People send signals about their interests when they take actions like:
- Sharing content
- Searching
- Clicking on content
- Viewing web pages
The Best Interest-based Data is Captured in Real Time and Across Devices
Marketers need fresh intelligence to meet customers at the right time with the right message. Data recency is critical when time is of the essence. Consider these factors:
- Many paths to purchase have accelerated. Supply shortages are causing car buyers to make decisions quicker, for example. A recent Cox Automotive study found buyers spent just under 12.5 hours researching and shopping for a vehicle in 2021, down 46 minutes from 2020.
- The needs of some target audiences change quickly, like those of expectant moms or engaged couples.
- Health concerns by their nature are timely.
Real-time interest data is also valuable when purchases have longer sales cycles. It can help marketers understand where a customer is in the buying journey.

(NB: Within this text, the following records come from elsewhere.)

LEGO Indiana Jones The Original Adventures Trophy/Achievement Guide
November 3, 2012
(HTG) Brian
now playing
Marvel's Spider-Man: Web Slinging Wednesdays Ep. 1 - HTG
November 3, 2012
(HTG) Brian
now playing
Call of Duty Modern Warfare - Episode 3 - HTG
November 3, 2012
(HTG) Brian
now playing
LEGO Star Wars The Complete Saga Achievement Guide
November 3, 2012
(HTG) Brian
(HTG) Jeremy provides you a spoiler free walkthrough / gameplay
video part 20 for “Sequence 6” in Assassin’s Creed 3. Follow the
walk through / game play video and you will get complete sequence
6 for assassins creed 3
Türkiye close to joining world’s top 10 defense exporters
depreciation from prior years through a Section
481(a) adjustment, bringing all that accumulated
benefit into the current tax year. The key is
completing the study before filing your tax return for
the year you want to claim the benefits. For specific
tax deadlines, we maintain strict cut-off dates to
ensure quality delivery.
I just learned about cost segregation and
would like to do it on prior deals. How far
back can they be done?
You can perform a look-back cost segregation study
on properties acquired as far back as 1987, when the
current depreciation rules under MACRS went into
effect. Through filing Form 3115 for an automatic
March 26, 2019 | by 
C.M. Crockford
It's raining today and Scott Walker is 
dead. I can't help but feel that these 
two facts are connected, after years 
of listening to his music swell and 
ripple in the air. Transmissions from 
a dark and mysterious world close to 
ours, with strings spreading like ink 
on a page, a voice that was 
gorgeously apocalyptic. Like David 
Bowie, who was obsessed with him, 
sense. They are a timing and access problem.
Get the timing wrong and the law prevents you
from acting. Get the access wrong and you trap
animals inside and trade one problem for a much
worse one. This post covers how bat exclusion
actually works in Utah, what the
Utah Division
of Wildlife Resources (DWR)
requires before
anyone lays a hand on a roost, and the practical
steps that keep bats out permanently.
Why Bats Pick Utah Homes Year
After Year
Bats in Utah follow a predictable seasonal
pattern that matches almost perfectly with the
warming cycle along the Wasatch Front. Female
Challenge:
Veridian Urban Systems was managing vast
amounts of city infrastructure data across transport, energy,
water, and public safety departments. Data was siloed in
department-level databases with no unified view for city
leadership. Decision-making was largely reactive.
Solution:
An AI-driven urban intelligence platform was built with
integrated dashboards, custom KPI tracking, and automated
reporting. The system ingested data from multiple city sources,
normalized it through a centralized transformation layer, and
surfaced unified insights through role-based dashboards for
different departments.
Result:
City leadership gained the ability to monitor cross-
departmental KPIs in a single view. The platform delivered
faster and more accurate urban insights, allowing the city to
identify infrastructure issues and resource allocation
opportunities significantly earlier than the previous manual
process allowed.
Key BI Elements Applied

They can learn a prospect has moved from the awareness to consideration phase, for instance, which enables them to tailor their messaging appropriately.
Real-time Interest Data Has High Accuracy
This category of data is also attractive because it’s deterministic, meaning it’s based on information that is accurate because it’s provided by a person. Video game purchasers who share content about their new games to their social networks are telling the world they’re gaming fans.
How Marketers Can Use Real-Time Interest Data
We see four major use cases for layering real-time interest data onto first-party data:
- CRM data enrichment: First-party data only provides marketers with a slice of understanding about a customer. Having deeper knowledge of that person’s interests can help make their profile more holistic and, in turn, actionable.
- Expand targeting campaigns: Scale is a primary limitation of first-party data, but marketers who can access the passion points and cross-interests of customers can expand their audiences.
- Say a bank wants to reach parents of young kids to promote college savings accounts. Based on data it has collected, it likely knows that certain parents definitely have young kids. It can use interest data to find other customers who do as well. Customers who are searching for ratings of elementary schools, sharing content from children-related retailers, and researching kid-friendly foods could be great targets for a campaign promoting college savings accounts. Likewise, marketers who discover that their customers cross-index for beauty and fitness-related interests can use this intelligence to serve customized ads to a larger audience.
- Improved personalization: Marketers can struggle to personalize campaigns based solely on first-party data. That’s a pain point since it’s so critical today to create tailored messages for online and CTV advertising, websites, social media and email.
- Using real-time data can help marketers customize experiences and messages based on user interests. For instance, a financial firm can send relevant information to customers who have a validated need for a service or product at a time when interest is high. It can send college-related content to some audiences, tips on buying a home to another group, and retirement-focused stories to a third segment.
- Tailored lead generation: Marketers can’t gain a holistic view of a customer’s buying journey if they only analyze the interactions that person has with their brand. Having such limited information means marketers can’t effectively address users’ timely needs across channels. It can also hamstring the lead scoring efforts of B2B marketers.
Real-time interest data can help marketers better understand where users are in their paths to purchase and improve the accuracy and scale of lead scoring.
Marketers are recognizing the value that interest data–which may be referred to as intent data in a B2B context–can bring to lead gen efforts. A 2022 study from Demand Gen Report found:
- 30% of surveyed B2B marketers say leveraging intent/signal data to identify new opportunities is “important” and 18% say it is the “most important.”
- 31% say they plan to test and/or deploy intent/signal data to help accelerate their demand gen strategies in 2022.
- 47% say they are using intent data to better assess prospects who are actively researching a buying decision.
There’s clearly a lot of upside to enriching first-party data with real-time interest data from digital destinations. As marketers reduce their reliance on the third-party cookie, this powerful data duo can help brands get a more comprehensive view of customers and their purchase journeys.